Irene has never been the most admired of Johnson's works. Even James Boswell found it wanting:Analysed into parts, it will furnish a rich store of noble sentiments, fine imagery, and beautiful language; but it is deficient in pathos, in that delicate power of touching the human feelings, which is the principle end of the drama. Indeed Garrick has complained to me, that Johnson not only had not the faculty of producing the impressions of tragedy, but that he had not the sensibility to perceive them. Johnson's friend Bennet Langton recorded the author's own later disenchantment with the piece:At another time, when one was reading his tragedy Irene to a company at a house in the country, he [Johnson] left the room; and somebody having asked him the reason of this, he replied, "Sir, I thought it had been better."' The early 20th century consensus was summarized by George Sampson in 1941: "Of his early tragedy Irene [...] it is enough to say that its moral dialogues, its correctness of plan and its smoothness of verse do not suffice to give it any rank as drama." T. S. Eliot suggested an explanation for the play's unpopularity and neglect:His verse has none of the dramatic qualities; it is correct, but correctness in such isolation becomes itself a fault. The play would be more readable to-day, if he had written it in rhyme; the whole would be more easily declaimed, and the good things more easily remembered; it would lose none of its excellence of structure, thought, vocabulary and figures of speech. What would be mellifluous in rhyme, is merely monotonous without it.

F. R. Leavis argued that Boswell's criticisms of the play – "that [Johnson] has no sense of the theatre, and worse, cannot present or conceive his themes dramatically" – were "obvious", and that Irene was a failure because Johnson's best poetry (such as The Vanity of Human Wishes) was "a poetry of statement, exposition and reflection: nothing could be remoter from the Shakespearean use of language [...] than the Johnsonian." Like Eliot, Leavis suggested that the play might have been better if Johnson had not been determined to write it in blank verse:He is clearly determined that his verse shall not be changed into the 'periods of a declaimer', and that it shall not be said that the audience cannot easily perceive 'where the lines end or begin' (see his remarks on blank-verse in the Life of Milton).
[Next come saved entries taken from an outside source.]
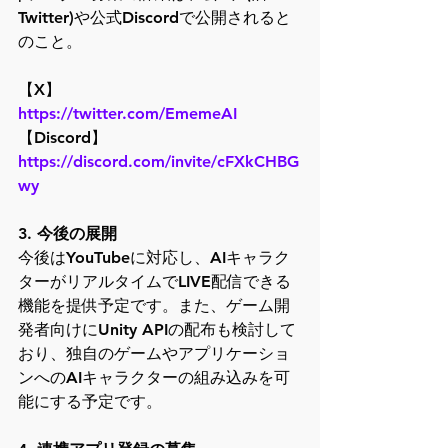
Twitter)や公式Discordで公開されると
のこと。
【X】　　　 
https://twitter.com/EmemeAI
【Discord】 
https://discord.com/invite/cFXkCHBG
wy
3. 
今後の展開
今後はYouTubeに対応し、AIキャラク
ターがリアルタイムでLIVE配信できる
機能を提供予定です。また、ゲーム開
発者向けにUnity APIの配布も検討して
おり、独自のゲームやアプリケーショ
ンへのAIキャラクターの組み込みを可
能にする予定です。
In couplets, of course, he couldn't have written so dismally. With the absence of rhyme and of the movement goes the absence of wit. And without the wit he is without the Johnsonian weight. Johnson biographer Walter Jackson Bate has attempted to defend Irene, arguing that the work is considered bad because the reader cannot help being aware that "it is by one of the masters of English prose style (who also had a powerful command of one kind of poetic style), and it is also by one of the supreme critics of literature in whatever language". Bate claims that if contemporary readers were able to encounter the play without knowing who had written it, "it would not seem too bad"; but that Irene was of poor quality when compared to Johnson's other literary achievements: "the heart begins after a while to sink except in the most resolute Johnsonian, and sometimes even then."